━━━ DATA RECORDS ━━━

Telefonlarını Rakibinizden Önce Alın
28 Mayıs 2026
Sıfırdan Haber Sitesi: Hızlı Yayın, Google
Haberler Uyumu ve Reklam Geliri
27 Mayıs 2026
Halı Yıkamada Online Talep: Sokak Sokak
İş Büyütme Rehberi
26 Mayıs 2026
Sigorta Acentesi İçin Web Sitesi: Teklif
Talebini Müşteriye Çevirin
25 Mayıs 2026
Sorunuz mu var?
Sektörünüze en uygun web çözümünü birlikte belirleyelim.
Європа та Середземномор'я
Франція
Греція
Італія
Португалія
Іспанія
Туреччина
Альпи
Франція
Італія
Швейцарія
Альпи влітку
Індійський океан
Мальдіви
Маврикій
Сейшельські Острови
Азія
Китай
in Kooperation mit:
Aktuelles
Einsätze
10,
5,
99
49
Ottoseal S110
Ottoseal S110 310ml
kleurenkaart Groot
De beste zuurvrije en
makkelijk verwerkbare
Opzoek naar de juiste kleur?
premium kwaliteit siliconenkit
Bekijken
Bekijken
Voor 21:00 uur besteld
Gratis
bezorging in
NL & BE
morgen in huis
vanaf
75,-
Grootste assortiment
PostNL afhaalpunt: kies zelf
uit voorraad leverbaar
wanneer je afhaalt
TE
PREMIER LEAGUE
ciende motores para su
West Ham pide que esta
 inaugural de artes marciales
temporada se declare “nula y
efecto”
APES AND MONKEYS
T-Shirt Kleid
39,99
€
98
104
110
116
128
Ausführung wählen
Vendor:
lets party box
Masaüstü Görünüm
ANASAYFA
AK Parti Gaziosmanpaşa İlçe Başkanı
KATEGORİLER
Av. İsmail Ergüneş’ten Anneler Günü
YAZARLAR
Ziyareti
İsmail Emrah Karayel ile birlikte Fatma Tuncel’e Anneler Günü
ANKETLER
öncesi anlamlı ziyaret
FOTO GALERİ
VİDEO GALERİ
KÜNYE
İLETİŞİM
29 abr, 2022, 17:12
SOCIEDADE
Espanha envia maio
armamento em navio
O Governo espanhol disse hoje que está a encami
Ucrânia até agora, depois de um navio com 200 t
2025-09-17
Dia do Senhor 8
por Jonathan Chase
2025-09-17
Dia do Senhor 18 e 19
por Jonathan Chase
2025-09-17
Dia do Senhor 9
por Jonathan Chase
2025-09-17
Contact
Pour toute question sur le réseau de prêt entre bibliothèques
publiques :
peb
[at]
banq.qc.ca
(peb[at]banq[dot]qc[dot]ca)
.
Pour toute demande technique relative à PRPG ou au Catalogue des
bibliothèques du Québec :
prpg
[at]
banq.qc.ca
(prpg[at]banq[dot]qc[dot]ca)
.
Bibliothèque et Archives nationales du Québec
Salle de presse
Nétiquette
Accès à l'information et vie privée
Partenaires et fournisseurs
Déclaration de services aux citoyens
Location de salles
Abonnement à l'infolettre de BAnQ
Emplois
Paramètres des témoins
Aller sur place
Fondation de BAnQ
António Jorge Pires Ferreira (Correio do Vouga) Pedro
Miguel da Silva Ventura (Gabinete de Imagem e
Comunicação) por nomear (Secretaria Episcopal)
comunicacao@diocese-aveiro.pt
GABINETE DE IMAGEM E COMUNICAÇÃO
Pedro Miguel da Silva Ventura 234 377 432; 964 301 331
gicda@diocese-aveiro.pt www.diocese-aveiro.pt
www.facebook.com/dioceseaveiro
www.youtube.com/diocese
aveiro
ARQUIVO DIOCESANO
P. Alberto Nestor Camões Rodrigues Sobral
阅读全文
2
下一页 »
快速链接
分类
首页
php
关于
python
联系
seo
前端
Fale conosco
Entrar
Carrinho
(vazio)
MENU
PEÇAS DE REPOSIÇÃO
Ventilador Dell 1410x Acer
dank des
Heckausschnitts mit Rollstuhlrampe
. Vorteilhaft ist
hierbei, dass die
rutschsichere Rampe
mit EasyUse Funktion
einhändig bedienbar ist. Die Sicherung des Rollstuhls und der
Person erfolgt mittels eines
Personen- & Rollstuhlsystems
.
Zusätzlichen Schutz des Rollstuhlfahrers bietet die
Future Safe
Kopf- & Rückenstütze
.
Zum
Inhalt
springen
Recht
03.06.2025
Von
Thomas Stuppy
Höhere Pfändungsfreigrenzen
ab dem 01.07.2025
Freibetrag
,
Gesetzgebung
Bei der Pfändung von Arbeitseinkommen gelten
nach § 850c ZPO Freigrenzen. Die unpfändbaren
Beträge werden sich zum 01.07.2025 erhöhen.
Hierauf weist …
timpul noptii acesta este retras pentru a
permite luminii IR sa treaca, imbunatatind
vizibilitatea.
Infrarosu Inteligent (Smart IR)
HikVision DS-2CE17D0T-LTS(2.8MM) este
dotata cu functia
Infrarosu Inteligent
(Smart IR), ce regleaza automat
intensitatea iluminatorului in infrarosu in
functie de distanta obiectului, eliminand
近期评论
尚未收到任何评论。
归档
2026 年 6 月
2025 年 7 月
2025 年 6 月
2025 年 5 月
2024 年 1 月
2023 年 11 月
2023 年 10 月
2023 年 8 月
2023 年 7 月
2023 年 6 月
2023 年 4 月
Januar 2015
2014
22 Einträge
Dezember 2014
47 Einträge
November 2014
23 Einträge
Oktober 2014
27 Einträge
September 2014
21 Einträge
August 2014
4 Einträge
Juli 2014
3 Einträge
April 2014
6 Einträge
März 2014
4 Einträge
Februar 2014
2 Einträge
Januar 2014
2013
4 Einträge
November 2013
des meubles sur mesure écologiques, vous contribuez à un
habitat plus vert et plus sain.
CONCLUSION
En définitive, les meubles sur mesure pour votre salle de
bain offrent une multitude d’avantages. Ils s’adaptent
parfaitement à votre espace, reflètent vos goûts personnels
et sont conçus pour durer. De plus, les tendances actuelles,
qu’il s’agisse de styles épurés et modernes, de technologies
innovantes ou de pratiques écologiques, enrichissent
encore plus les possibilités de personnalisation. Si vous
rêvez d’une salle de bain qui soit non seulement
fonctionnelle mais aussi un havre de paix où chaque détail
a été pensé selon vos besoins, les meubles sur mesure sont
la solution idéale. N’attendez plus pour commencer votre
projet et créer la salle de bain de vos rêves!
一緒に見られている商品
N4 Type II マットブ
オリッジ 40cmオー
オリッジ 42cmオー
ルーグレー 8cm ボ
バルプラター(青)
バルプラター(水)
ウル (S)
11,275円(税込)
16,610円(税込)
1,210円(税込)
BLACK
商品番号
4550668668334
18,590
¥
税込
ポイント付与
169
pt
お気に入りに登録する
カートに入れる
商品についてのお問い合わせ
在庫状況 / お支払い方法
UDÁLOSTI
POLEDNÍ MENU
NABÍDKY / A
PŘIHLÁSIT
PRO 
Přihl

━━━

TASK ITEM:
Check each line above for the string "Québec", then copy the ones that have it.

RESULT FOR THIS EXERCISE:
bibliothèques du Québec :
Bibliothèque et Archives nationales du Québec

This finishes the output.